El Real Madrid puede ganar o perder, ya no importa. La constelación de jugadores congregada a golpe de futuros rascacielos y traspasos encubiertos en el Pitina ha impermeabilizado la relación entre la plantilla y gran parte de la grada. Muchos aficionados no han recibido con ilusión a los últimos craks. El fichaje de Figo supuso un golpe bajo al Barcelona y un refuerzo de indiscutible calidad, pero, ¿de verdad quería o necesitaba el madridismo alistar en sus filas al coronel del enemigo? Zidane es la excepción. Se presentó sin mácula, luciendo el dignísimo número 5 de un histórico como Sanchis y demostrando desde el primer momento su fulgor incontestable. Pero la llegada de Ronaldo ha acabado de conformar un equipo que inmuniza a su hinchada del dolor de las derrotas o la euforia de las victorias. El pasado azulgrana del brasileño se ha desteñido casi por completo, pero su contratación desencantó a gran número de seguidores. Primero, porque no urgía enriquecer la delantera; segundo, porque una adquisición a base de añadir ceros indiscriminadamente a un talón no satisface, y, tercero, porque significó el eclipse de una promesa mucho más interesante: Portillo.

Muchos aficionados disfrutan más del gol de un menor de edad de la cantera que de tres de un calvo del continente de enfrente. Al Real Madrid sólo le vale la victoria.
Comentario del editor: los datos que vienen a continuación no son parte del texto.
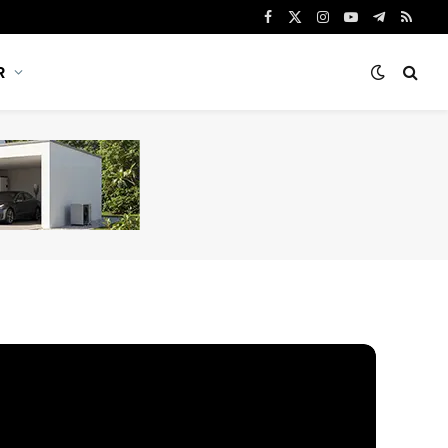
Facebook
X
Instagram
YouTube
Telegram
RSS
(Twitter)
R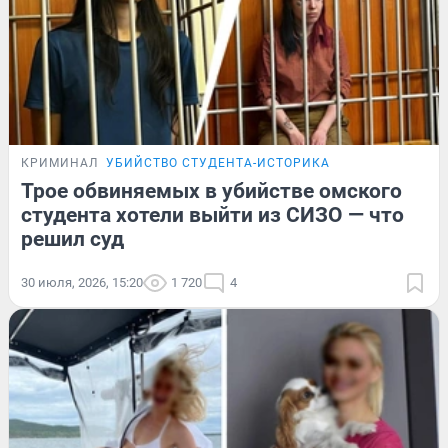
КРИМИНАЛ
УБИЙСТВО СТУДЕНТА-ИСТОРИКА
Трое обвиняемых в убийстве омского
студента хотели выйти из СИЗО — что
решил суд
30 июля, 2026, 15:20
1 720
4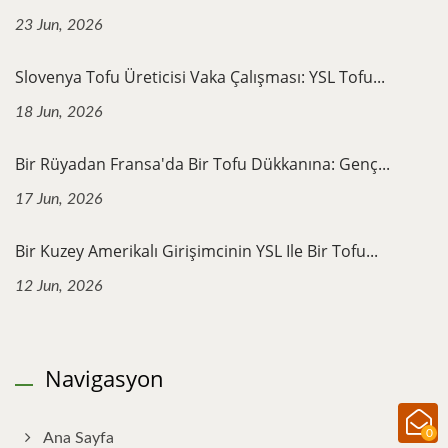
23 Jun, 2026
Slovenya Tofu Üreticisi Vaka Çalışması: YSL Tofu...
18 Jun, 2026
Bir Rüyadan Fransa'da Bir Tofu Dükkanına: Genç...
17 Jun, 2026
Bir Kuzey Amerikalı Girişimcinin YSL Ile Bir Tofu...
12 Jun, 2026
Navigasyon
0
Ana Sayfa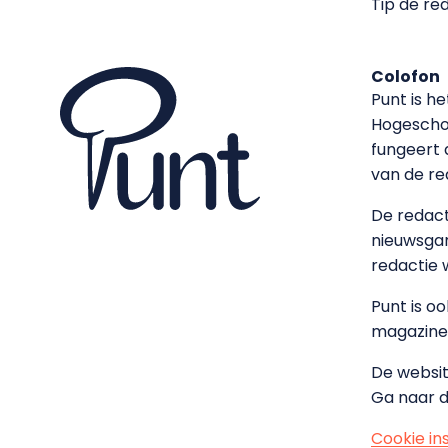
Tip de re
Colofon
Punt is h
Hoge­sch
fungeert 
van de re
De redacti
nieuwsgar
redactie 
Punt is o
magazine
De websit
Ga naar 
Cookie in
Es cierto que no perdona los vacíos en sus vitrinas, pero tras tres copas de Europa en cinco años, los títulos ya no lo son todo. Incluso la ilusión por la conquista de la Champions League ha decrecido tras la asombrosa regularidad con la que se han conseguido las últimas.
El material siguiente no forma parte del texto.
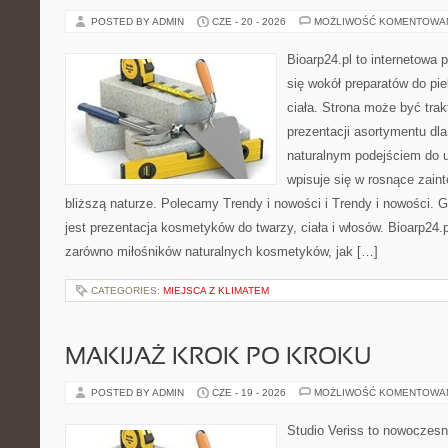
POSTED BY ADMIN
CZE - 20 - 2026
MOŻLIWOŚĆ KOMENTOWA
Bioarp24.pl to internetowa 
się wokół preparatów do pie
ciała. Strona może być tra
prezentacji asortymentu dla 
naturalnym podejściem do ur
wpisuje się w rosnące zain
bliższą naturze. Polecamy Trendy i nowości i Trendy i nowości
jest prezentacja kosmetyków do twarzy, ciała i włosów. Bioarp24
zarówno miłośników naturalnych kosmetyków, jak […]
CATEGORIES:
MIEJSCA Z KLIMATEM
MAKIJAŻ KROK PO KROKU
POSTED BY ADMIN
CZE - 19 - 2026
MOŻLIWOŚĆ KOMENTOWA
Studio Veriss to nowoczes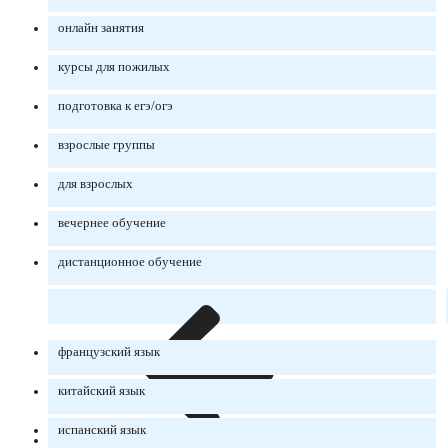
онлайн занятия
курсы для пожилых
подготовка к егэ/огэ
взрослые группы
для взрослых
вечернее обучение
дистанционное обучение
французский язык
китайский язык
испанский язык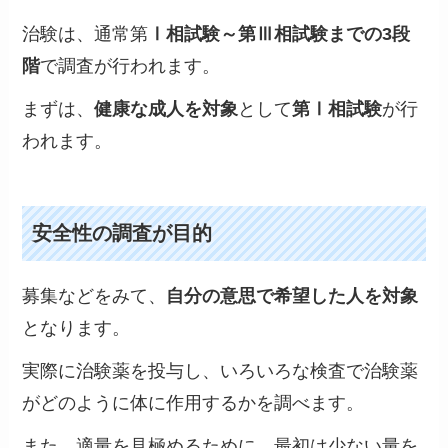
治験は、通常第
Ⅰ相試験～第Ⅲ相試験までの3段
階
で調査が行われます。
まずは、
健康な成人を対象
として
第Ⅰ相試験
が行
われます。
安全性の調査が目的
募集などをみて、
自分の意思で希望した人を対象
となります。
実際に治験薬を投与し、いろいろな検査で治験薬
がどのように体に作用するかを調べます。
また、適量を見極めるために、最初は少ない量を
La cuenta pendiente del Real Madrid con su hinchada ya no es la ansiada séptima copa finalmente alzada, ni siquiera la décima; tampoco es adoptar cada año al mejor jugador del mundo, como cree Florentino. La deuda actual del Madrid es propiciar una identificación entre el equipo y su gente, una alianza de barrio, auténtica y leal, antigua.

El Madrid de los astros no juega bien, en la Liga le gana el Racing, le empata el Villarreal y le pone en apuros el Rayo. En Champions no supera al Genk ni al AEK, y le tuvo que salvar la escasa cosecha de puntos un tal Centeno para poder ser primero de grupo. La compra de los más caros y reputados futbolistas del planeta no sólo desacredita la labor ojeadora de Valdano, sino que anestesia el placer de vencer con gente de casa o con asombrosos descubrimientos rescatados de favelas.
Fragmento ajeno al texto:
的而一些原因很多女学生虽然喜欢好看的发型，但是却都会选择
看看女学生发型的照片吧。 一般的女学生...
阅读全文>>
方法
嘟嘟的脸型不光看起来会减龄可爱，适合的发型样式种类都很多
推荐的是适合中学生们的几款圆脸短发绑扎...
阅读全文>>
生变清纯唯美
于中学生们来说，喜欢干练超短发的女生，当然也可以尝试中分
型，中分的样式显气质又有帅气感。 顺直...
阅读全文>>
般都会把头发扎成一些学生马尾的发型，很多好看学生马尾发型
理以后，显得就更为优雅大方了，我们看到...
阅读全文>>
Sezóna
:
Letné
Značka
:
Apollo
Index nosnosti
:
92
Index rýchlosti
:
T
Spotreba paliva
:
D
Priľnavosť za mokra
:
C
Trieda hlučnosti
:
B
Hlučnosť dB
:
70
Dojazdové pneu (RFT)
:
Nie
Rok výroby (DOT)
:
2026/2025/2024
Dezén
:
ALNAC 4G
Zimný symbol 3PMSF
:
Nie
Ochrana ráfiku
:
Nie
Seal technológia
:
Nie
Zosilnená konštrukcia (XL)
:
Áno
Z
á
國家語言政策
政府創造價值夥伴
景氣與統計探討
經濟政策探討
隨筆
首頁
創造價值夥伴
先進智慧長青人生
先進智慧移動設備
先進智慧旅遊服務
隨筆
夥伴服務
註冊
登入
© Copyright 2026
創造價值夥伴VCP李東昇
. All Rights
La presunta superioridad del Real Madrid ha volatilizado el riesgo, el entusiasmo, la opción de hazaña que brinda la imperfección, el contra-pronóstico. Si este Madrid gana en Liga, el aficionado apaga la tele o se sacude las pipas antes de abandonar el estadio con una mueca de satisfacción, porque no puede arrebatarse ante un deber cumplido. Vencer a Osasuna, al Alavés, al Espanyol, ¿qué mérito tiene jugando con Roberto Carlos, Raúl, Zidane, Figo y Ronaldo? ¿A quién puede emocionar incluso una goleada? Si cae derrotado en casa ante un rival menor europeo o si se derrumba en cualquier campo nacional ante un conjunto con una plantilla veinte veces más barata, ¿a quién le puede doler?, ¿cómo compadecerse de esos jugadores estratosféricos?, ¿puede el seguidor madridista sentir lástima por el fracaso de un conjunto que no tiene excusa para el naufragio? Quizá el aficionado blanco, ante los contratiempos, padezca indignación y desesperanza, pero ésos no son sentimientos de filiación y complicidad, esas emociones no alientan la esperanza ni un afán de superación, sino de desapego y desidia.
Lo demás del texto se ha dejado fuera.